A novel, minimally invasive way to treat severe breathing problems caused by lung disease showed modest but promising benefits in a small French study.

The technique involves inserting several small metal alloy coils through a scope into the lungs, aiming to tighten diseased tissue and open up healthy airways. It's among experimental alternatives to major lung-reduction surgery for patients with emphysema, a common feature of chronic obstructive pulmonary disease, or COPD.

The treatment helped patients to walk further and reduced symptoms including coughing and breathlessness, the French researchers reported. The coil manufacturer, London-based BTG PLC, announced similar benefits last month in preliminary results from a U.S. study.

The French results suggest that coil treatment may provide real benefits for a select group but won't work for many COPD patients, said Dr. Ravi Kalhan, a Northwestern University lung specialist who was involved in the U.S. study.

"Every little increment of something that could work in COPD is significant. There are a lot of people with this disease," Kalhan said.

COPD, which includes emphysema and chronic bronchitis, causes normally elastic airways to stiffen and sometimes swell.

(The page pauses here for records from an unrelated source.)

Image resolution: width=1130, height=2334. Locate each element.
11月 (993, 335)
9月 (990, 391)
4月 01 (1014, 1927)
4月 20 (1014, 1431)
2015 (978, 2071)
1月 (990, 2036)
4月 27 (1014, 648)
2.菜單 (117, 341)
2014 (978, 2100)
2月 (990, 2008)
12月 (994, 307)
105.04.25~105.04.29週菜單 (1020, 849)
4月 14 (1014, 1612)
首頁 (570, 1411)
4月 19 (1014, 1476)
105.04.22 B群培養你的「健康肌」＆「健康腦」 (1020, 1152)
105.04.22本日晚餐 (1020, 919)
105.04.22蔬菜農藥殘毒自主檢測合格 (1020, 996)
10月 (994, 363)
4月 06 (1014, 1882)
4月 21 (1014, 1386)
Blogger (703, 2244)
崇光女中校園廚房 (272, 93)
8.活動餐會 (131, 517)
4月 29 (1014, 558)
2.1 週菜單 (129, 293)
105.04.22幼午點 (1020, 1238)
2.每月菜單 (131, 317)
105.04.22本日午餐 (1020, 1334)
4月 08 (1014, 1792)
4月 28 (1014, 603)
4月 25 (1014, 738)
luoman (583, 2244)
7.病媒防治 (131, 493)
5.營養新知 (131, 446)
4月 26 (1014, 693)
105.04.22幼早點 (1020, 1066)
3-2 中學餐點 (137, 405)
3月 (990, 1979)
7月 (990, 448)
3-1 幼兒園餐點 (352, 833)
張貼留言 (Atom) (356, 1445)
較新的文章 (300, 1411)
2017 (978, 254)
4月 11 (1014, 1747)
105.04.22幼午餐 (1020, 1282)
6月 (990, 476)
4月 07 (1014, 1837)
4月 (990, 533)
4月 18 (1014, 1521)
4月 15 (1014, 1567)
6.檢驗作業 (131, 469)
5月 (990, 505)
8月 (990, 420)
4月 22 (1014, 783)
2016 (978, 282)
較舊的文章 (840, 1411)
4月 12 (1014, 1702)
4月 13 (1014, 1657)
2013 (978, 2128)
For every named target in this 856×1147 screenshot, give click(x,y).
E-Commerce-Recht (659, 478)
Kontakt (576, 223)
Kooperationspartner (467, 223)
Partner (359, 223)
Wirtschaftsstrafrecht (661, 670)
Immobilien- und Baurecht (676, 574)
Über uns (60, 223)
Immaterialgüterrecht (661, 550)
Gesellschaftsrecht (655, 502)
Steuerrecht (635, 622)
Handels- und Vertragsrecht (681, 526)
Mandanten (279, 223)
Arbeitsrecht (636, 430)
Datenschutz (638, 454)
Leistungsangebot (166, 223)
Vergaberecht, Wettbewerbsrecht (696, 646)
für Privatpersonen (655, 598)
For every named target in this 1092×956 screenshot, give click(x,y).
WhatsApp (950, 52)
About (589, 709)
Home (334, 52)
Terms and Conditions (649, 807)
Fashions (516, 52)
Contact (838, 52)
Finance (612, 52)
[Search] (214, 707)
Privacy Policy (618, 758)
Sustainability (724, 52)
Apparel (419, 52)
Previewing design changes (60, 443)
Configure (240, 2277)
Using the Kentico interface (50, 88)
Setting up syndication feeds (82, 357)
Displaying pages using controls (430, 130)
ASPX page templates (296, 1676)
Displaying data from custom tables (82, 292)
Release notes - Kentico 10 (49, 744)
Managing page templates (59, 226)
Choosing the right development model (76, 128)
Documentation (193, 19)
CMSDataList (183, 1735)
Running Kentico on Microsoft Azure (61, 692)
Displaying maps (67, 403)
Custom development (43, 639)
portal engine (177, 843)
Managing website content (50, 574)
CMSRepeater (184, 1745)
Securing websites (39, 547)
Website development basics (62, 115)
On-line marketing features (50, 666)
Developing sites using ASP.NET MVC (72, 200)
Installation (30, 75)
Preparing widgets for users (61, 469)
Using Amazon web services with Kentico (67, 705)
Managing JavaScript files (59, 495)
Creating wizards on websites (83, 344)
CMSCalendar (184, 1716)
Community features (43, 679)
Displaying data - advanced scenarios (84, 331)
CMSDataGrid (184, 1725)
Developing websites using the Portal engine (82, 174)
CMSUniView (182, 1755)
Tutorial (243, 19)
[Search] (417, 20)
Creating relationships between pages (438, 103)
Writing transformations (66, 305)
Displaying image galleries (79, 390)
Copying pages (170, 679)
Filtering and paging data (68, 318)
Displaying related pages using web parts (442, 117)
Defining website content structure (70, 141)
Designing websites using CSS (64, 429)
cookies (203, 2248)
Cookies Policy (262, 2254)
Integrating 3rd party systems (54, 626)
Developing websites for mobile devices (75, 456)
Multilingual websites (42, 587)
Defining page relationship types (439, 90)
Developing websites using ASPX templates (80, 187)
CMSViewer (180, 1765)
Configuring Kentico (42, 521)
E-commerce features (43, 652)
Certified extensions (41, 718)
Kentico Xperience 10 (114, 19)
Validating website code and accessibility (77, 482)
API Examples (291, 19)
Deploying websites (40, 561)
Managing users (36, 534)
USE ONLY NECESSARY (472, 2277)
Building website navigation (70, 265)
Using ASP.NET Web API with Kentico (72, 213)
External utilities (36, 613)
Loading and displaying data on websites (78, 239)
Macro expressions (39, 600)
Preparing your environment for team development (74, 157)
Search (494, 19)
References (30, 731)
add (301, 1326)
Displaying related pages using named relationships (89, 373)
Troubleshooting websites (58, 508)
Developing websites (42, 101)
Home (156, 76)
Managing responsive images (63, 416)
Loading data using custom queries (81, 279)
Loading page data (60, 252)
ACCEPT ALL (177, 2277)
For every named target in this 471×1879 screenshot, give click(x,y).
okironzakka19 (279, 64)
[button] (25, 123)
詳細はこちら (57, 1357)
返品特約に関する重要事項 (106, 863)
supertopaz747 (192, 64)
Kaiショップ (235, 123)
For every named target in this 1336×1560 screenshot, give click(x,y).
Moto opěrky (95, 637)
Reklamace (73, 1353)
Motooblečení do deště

It affects 65 million people worldwide, including at least 15 million mostly older Americans, and is a leading cause of death and disability. Patients often have difficulty climbing stairs, showering or even dressing without feeling out of breath.

Usual treatment may include inhaled medicine, often steroids, exercise, breathing assistance with portable oxygen tanks, or sometimes major surgery to removed diseased lung tissue.

Implanted coils and valves, another minimally invasive treatment, are used abroad but are considered experimental in the United States.

More on this...

Results from the study were published Tuesday in the Journal of the American Medical Association. The French health ministry paid for the study. Two of the researchers reported involvement in previous research funded by the coil maker, along with travel and speaker fees.

The study involved 100 patients randomly assigned to receive usual care or coil treatment at 10 hospitals in France. Coil patients each got about 20 of the devices. The coils are a few inches long outstretched but spring into a circular shape in the lungs.

After six months, patients were given a six-minute walking test to see they could walk at least 59 yards (54 meters) farther than they did at the start. Only 18 coil patients achieved the goal, but that was twice as many as in the usual treatment group.

At six months, coil patients could walk on average 23 yards (21 meters) farther than the other group. Their scores on a questionnaire about symptoms and quality of life were also better than the other group, although that wasn't the study's main measure.

Kalhan said self-reports on symptom improvement could reflect limitations of the study design - patients knew they'd gotten experimental treatment rather than usual care and wanted to feel better, so it could have been a placebo effect.

More patients got pneumonia in the coil group, and four died, versus three deaths in the other patients, but the study authors said there were far fewer complications than COPD patients often face with lung reduction surgery.

The researchers and others said more studies are needed to determine long-term outcomes.

"These are folks who are probably going to live still many years in many cases," said Dr. Frank Sciurba, a University of Pittsburgh lung disease specialist who wrote a JAMA editorial. While coil treatment was costlier than usual therapy, long-term quality of life improvements would help balance the monetary costs, he said. Sciurba has received research funding from the coil maker.

"We don't have anything else to offer these folks," he said. "These are really symptomatic, suffering people."